Federal Reserve Chairman Powell arrived on Capitol Hill in Washington, DC, on July 9, 2024, to testify at the Senate Banking, Housing and Urban Affairs Hearing to review the semi-annual monetary policy report submitted to Congress.
Chris Klebonis | AFP | Getty Images
Federal Reserve officials moved closer to their low-inflation goal when they met on Tuesday, but the extent to which they will ease interest rates remains an open question.
Inflation data for the week showed price pressures have eased sharply since a meteoric rise in 2021-22. a ruler consumer price showed 12-month inflation at its lowest level since February 2021, while wholesale price measures Said that pipeline price increases are basically under control.
These two data are undoubtedly enough to clear the way for the Federal Reserve to cut interest rates. Federal Open Market Committee meetingWednesday ended with an interest rate decision and the central bank governor’s latest forecast on the way forward.
Claudia Sahm, chief economist at New Century Advisors, told CNBC on Friday that “we’ve had another two months of good inflation data” since the last Fed meeting. “That’s what the Fed is asking for.”
However, the question now turns to how aggressively the Fed should act. Financial markets, while providing guidance on where the central bank should go, are providing no help.
For much of the past week, futures markets had priced in a steep quarter-percentage point cut, or 25 basis points. However, the situation reversed on Friday and traders had almost a chance to move down 25 basis points or half a basis point, or 50 basis points, according to CME Group data. Fed Watch tool.
Sam is among those who think the Fed should step up its game.
She said the inflation data “should by itself take us to 25 next week, which is what it should be, and we’ll get a series of cuts after that”. “The federal funds rate has been above 5% and has been in place to fight inflation for over a year. The battle has been won. They need to start getting out of the way.”
Sam said that would mean first cutting interest rates by 50 basis points to lay the groundwork for a potential labor market recession.
“The labor market has softened since last July,” she said. “So there’s an aspect that needs to be recalibrated. We’re getting more information. (Fed officials) need to clean up, cut rates by 50 basis points and then prepare to do more.”
confidence in inflation
The inflation report suggests that the fight to get inflation back down to 2% is not quite over yet, but things are at least moving in the right direction.
All items consumer price index The inflation rate edged up only 0.2% in August, and the full-year inflation rate was 2.5%. Excluding food and energy, the core inflation rate is 3.2%, still far short of the Fed’s target.
However, much of the core advantage comes from high housing costs, driven by the Bureau of Labor Statistics’ convoluted “owner rent equivalent” measure, which asks homeowners what they could earn if they rented out their homes What. This indicator accounts for approximately 27% of the total weight of CPI, an increase of 5.4% compared with the same period last year.
Despite lingering pressure, consumer surveys show confidence that inflation has been contained, if not completely contained. A September University of Michigan survey showed that respondents expected inflation to be 2.7% in the next 12 months, the lowest level since December 2020.
Fed Chairman considers all inflation dynamics Jerome Powell At the end of August, he said that he was “increased” in the inflation rate returning to 2%.

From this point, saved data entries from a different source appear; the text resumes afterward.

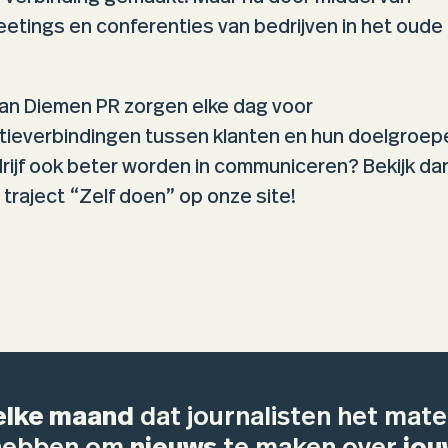
etings en conferenties van bedrijven in het oud
 Van Diemen PR zorgen elke dag voor
everbindingen tussen klanten en hun doelgroepen.
rijf ook beter worden in communiceren? Bekijk da
traject “Zelf doen” op onze site!
elke maand
dat journalisten het mater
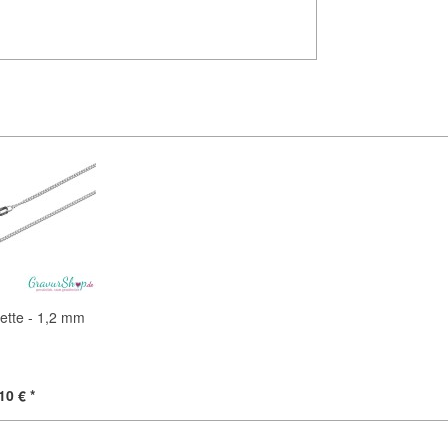
ette - 1,2 mm
10 € *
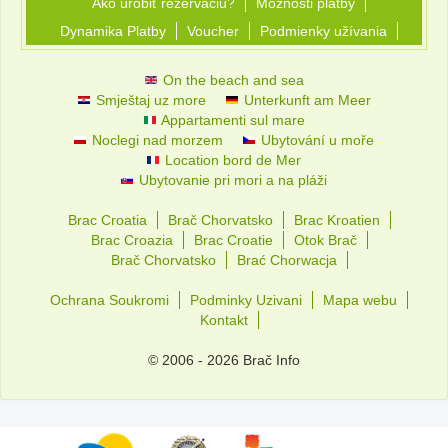
Ako urobiť rezerváciu?
Možnosti platby
Dynamika Platby
Voucher
Podmienky užívania
On the beach and sea
Smještaj uz more
Unterkunft am Meer
Appartamenti sul mare
Noclegi nad morzem
Ubytování u moře
Location bord de Mer
Ubytovanie pri mori a na pláži
Brac Croatia
Brač Chorvatsko
Brac Kroatien
Brac Croazia
Brac Croatie
Otok Brač
Brač Chorvatsko
Brać Chorwacja
Ochrana Soukromi
Podminky Uzivani
Mapa webu
Kontakt
© 2006 - 2026 Brač Info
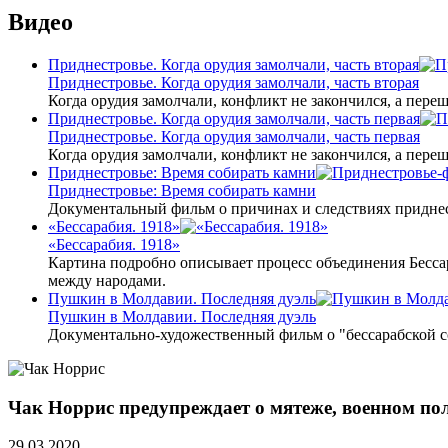
Видео
Приднестровье. Когда орудия замолчали, часть вторая
Приднестровье. Когда орудия замолчали, часть вторая
Когда орудия замолчали, конфликт не закончился, а пере
Приднестровье. Когда орудия замолчали, часть первая
Приднестровье. Когда орудия замолчали, часть первая
Когда орудия замолчали, конфликт не закончился, а пере
Приднестровье: Время собирать камни
Приднестровье: Время собирать камни
Документальный фильм о причинах и следствиях приднес
«Бессарабия. 1918»
«Бессарабия. 1918»
Картина подробно описывает процесс объединения Бесса
между народами.
Пушкин в Молдавии. Последняя дуэль
Пушкин в Молдавии. Последняя дуэль
Документально-художественный фильм о "бессарабской 
Чак Норрис предупреждает о мятеже, военном по
29.03.2020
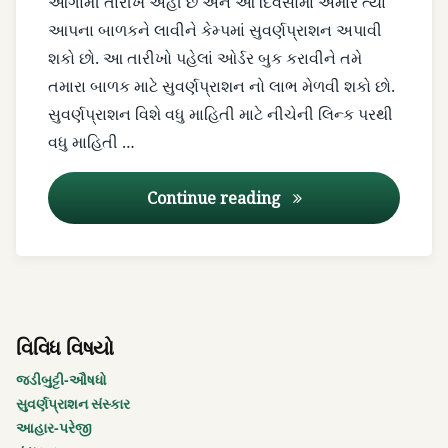
આગામી તારીખ અહીં છે અને આ દિવસોમાં અમારે ત્યાં
નિકુલ
આપના બાળકને લાવીને કેમ્પમાં સુવર્ણપ્રાશન અપાવી
પટેલ
શકો છો. આ તારીખો પહેલાં ઓર્ડર બુક કરાવીને તમે
તમારા બાળક માટે સુવર્ણપ્રાશન નો લાભ મેળવી શકો છો.
પાચનશક્તિ
સુવર્ણપ્રાશન વિશે વધુ માહિતી માટે નીચેની લિન્ક પરથી
વધારો
વધુ માહિતી …
પુષ્ય
નક્ષત્ર
સુવર્ણપ્રાશન – પુષ્ય નક્ષ
Continue reading
2021
પુષ્ય
નક્ષત્ર
અનુનાસિક
ટીપાંની
વિવિધ વિષયો
તારીખો
જડીબુટ્ટી-ઔષધો
પુષ્ય
સુવર્ણપ્રાશન સંસ્કાર
નક્ષત્ર
આહાર-પરેજી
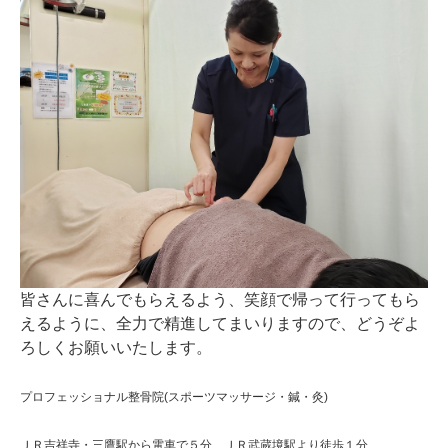
皆さんに喜んでもらえるよう、笑顔で帰って行ってもら
えるように、全力で精進してまいりますので、どうぞよ
ろしくお願いいたします。
プロフェッショナル整骨院(スポーツマッサージ・鍼・灸)
ＪＲ吉祥寺・三鷹駅から電車で５分 ＪＲ武蔵境駅より徒歩１分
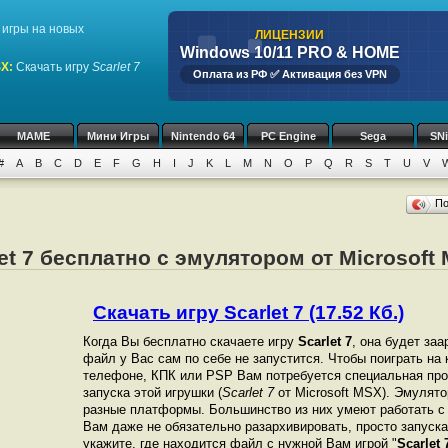
игры на новых
ЛИЦЕНЗИИ
Windows 10/11 PRO & HOME
SX
:
Скачать игру
Scarlet 7
Оплата из РФ ✅ Активация без VPN
MAME
Мини Игры
Nintendo 64
PC Engine
Sega
SN
#
A
B
C
D
E
F
G
H
I
J
K
L
M
N
O
P
Q
R
S
T
U
V
П
let 7 бесплатно с эмулятором от Microsoft
Скачать игру Scarlet 7 (17.52 Кб.)
Когда Вы бесплатно скачаете игру
Scarlet 7
, она будет заа
файл у Вас сам по себе не запустится. Чтобы поиграть на
телефоне, КПК или PSP Вам потребуется специальная про
запуска этой игрушки (
Scarlet 7
от Microsoft MSX). Эмулят
разные платформы. Большинство из них умеют работать с 
Вам даже не обязательно разархивировать, просто запуска
укажите, где находится файл с нужной Вам игрой "
Scarlet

That leaves only employment. Powell said in the same speech Fed holds annual retreat in Jackson Hole, Wyomingthe Fed “does not seek or welcome further cooling of labor market conditions.”
The Fed has two mandates—price stability and a healthy job market—and its primary mission appears to be about to change.
“If Powell wants to make good on his promise, ‘We want the economy to not weaken further, not cool further,’ they’re going to have to actually move here because the cooling trend is already established,” Sam said. “Before the disruption, we “We will continue to see employment declines and unemployment rates rise.”
A quarterly case
To be fair, market expectations for a 25 basis point rate cut by the Federal Reserve at next week’s meeting are quite large, reflecting that the central bank still has more work to do on inflation and that it is not overly worried about the labor market or the job market. Broader economy cooling.
“That’s really the key thing they need to hone in on is that they’re normalizing policy rather than trying to provide support for a really struggling economy,” said Tom Simons, U.S. economist at Jefferies. Loose environment. “I think they’ve done a really good job of making that point so far. “
Even if Simons predicts that the Fed will take a quarter-percentage point move, there is still plenty of room for the Fed to take more action later.
Indeed, markets are pricing in a possible 1.25 percentage point drop in interest rates by the end of 2024, suggesting some urgency in lowering benchmark borrowing costs to 5.50% from their highest level in 23 years (currently 5.25%).
“The whole reason they’re so cautious about cutting interest rates is they’re worried that inflation is going to come back,” Simons said. “Now, they’re more confident based on the data that says (inflation) is not going to come back right now. But they do need to be very careful. to monitor potential changes.”